The tension that runs through everything
Two families of representation, and the entire track is a dialogue between them:
| Explicit | Implicit | |
|---|---|---|
| Examples | Point cloud, mesh, voxels, 3D Gaussians | Occupancy field, SDF, radiance field (NeRF) |
| Stored as | Primitives with explicit coordinates | A function f(x,y,z) — usually a network |
| Rendering | Fast — rasterize the primitives | Slow — march rays and query the field |
| Optimizing | Hard — fixed count, rigid topology | Easy — continuous, any topology, differentiable |
| Editing / memory | Easy to edit; memory ∝ detail | Hard to edit; memory = network size |
Meshes and points are easy to draw but painful to optimize and can't change topology. Implicit fields optimize beautifully and handle any shape but are expensive to render. Almost every method you'll meet is either picking a side for a product constraint or bridging the two (marching cubes pulls a mesh out of an SDF; Gaussian Splatting keeps the differentiability of a field but renders explicit blobs in real time). Keep this table in your head and the field stops looking like a zoo.
Why this order
We start with representations and rigid motion, because you cannot recover or render anything you cannot first store and place. Then we get real data (depth sensors, point clouds), align it (registration), and turn it into surfaces (meshes, SDFs). Then we render — first the classical rasterization pipeline that draws a mesh to pixels in real time, whose hard, non-differentiable coverage test is exactly what motivates the differentiable renderers (NeRF, Gaussian Splatting) that let images alone supervise 3D. With rendering in hand we learn across scenes (3D deep nets, detection), recover depth from ordinary images (monocular/self-supervised/MVS), and finally generate 3D and ship it under real constraints.

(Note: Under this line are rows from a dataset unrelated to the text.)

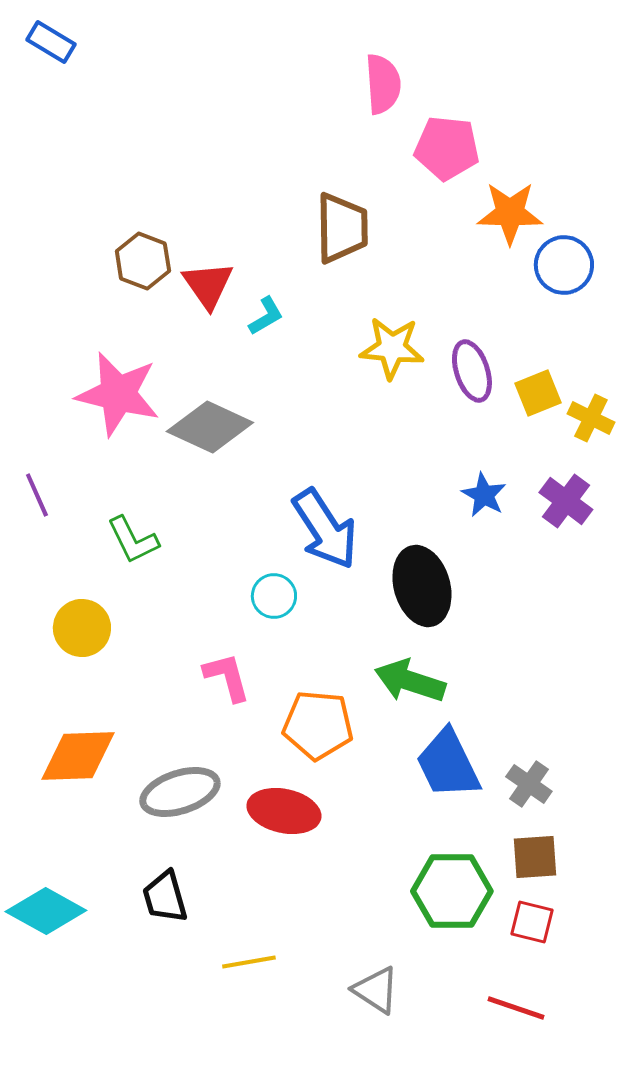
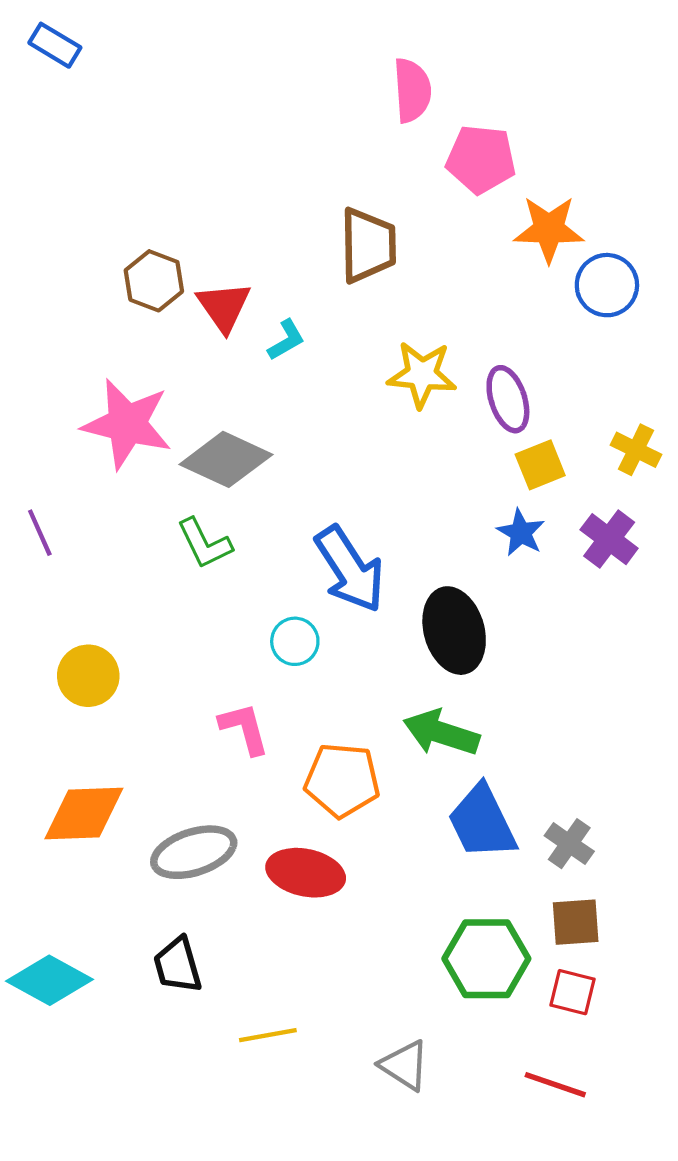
yellow square: (538, 393) -> (540, 465), moved
green L-shape: (133, 540) -> (204, 543), moved

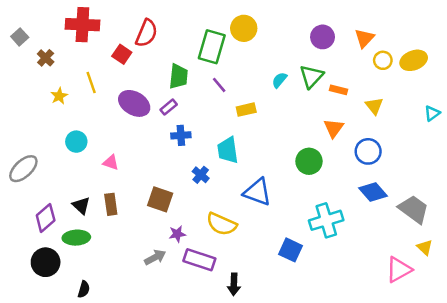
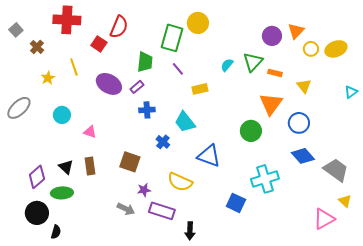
purple circle: (323, 37) -> (272, 36), moved
orange triangle: (334, 128) -> (271, 104), size x1.4
cyan trapezoid: (228, 150) -> (185, 122), turned -30
gray ellipse: (23, 169) -> (19, 108), moved
gray arrow: (155, 257) -> (126, 209), turned 54
black semicircle: (84, 289) -> (56, 232), moved

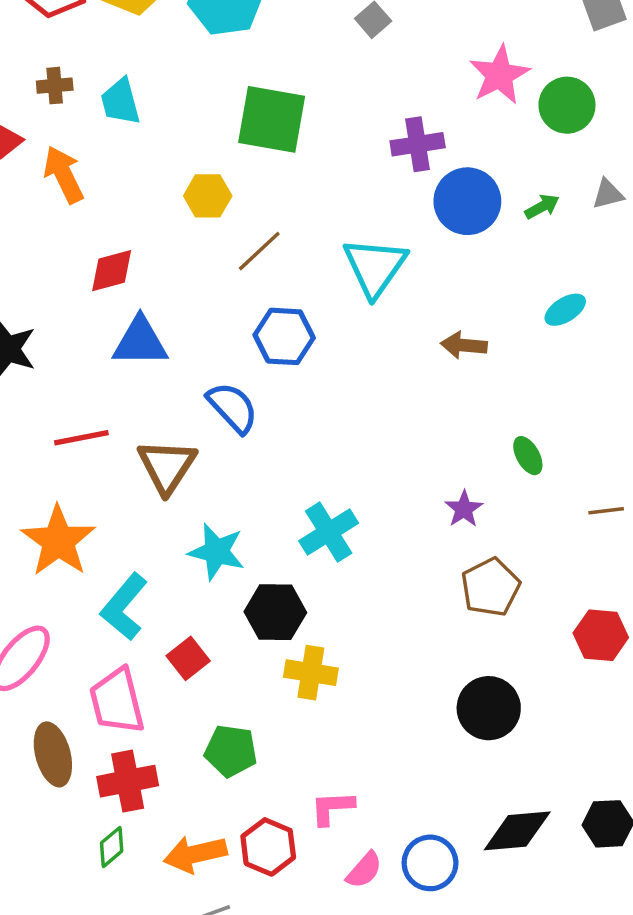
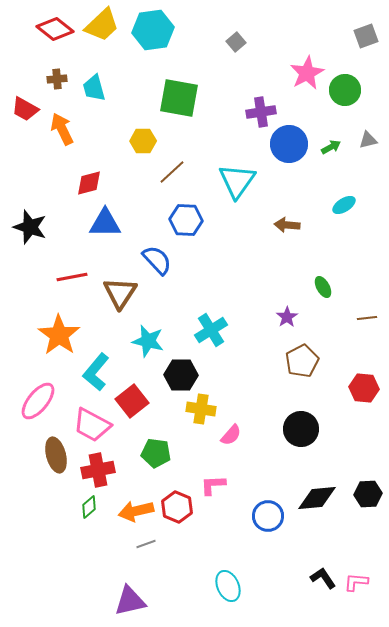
red square: (188, 658) -> (132, 401), size x1.4
pink trapezoid: (117, 701) -> (92, 425), turned -48
pink semicircle: (364, 870) -> (231, 435), moved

| Stage | Lessons | What you should be able to do |
|---|---|---|
| Foundations | 01–02 | Choose a representation from its trade-offs; compose and optimize rigid transforms without leaving SO(3). |
| Data & geometry | 03–05 | Turn sensors into point clouds, align scans with ICP, and extract surfaces via meshes and SDFs. |
| Forward rendering | 06–08 | Rasterize a mesh to pixels — projection, coverage, the z-buffer, texturing — then climb to photorealism (PBR, shadows, global illumination), and see why it's still non-differentiable. |
| Differentiable rendering | 09–10 | Derive volume rendering and NeRF, then Gaussian Splatting, and explain the real-time gap. |
| Learning | 11–12 | Build permutation-invariant 3D backbones, detect in 3D, and recover depth from images. |
| Frontier & systems | 13 | Generate 3D, handle dynamics, and pick a representation + metric for a real product. |
The lessons
How to use this
- Read it linearly once. Gaussian Splatting reuses NeRF's compositing equation and lesson 02's quaternions. NeRF reuses the alpha-blend the CV survey mentioned. ICP reuses SE(3). Registration reuses normals from the point-cloud lesson. The dependencies are real; skipping breaks them.
- Answer in the four-question frame. "Use a NeRF" is weak. "This is a static scene, offline, where I need photorealistic novel views and don't care about seconds-per-frame, so an implicit radiance field beats a mesh" is the right altitude.
- Name the missing constraint. Most 3D problems are ill-posed. Monocular depth needs a scale anchor; SDS needs a 2D prior; registration needs an initialization; NeRF needs posed views. The interview answer is usually which constraint is missing and how you supply it.
- Tie the model to the sensor and the product. An AR headset, a self-driving stack, a content-creation tool, and a warehouse robot all do "3D" and share almost no design choices. Latency, memory, sensor suite, and metric decide everything.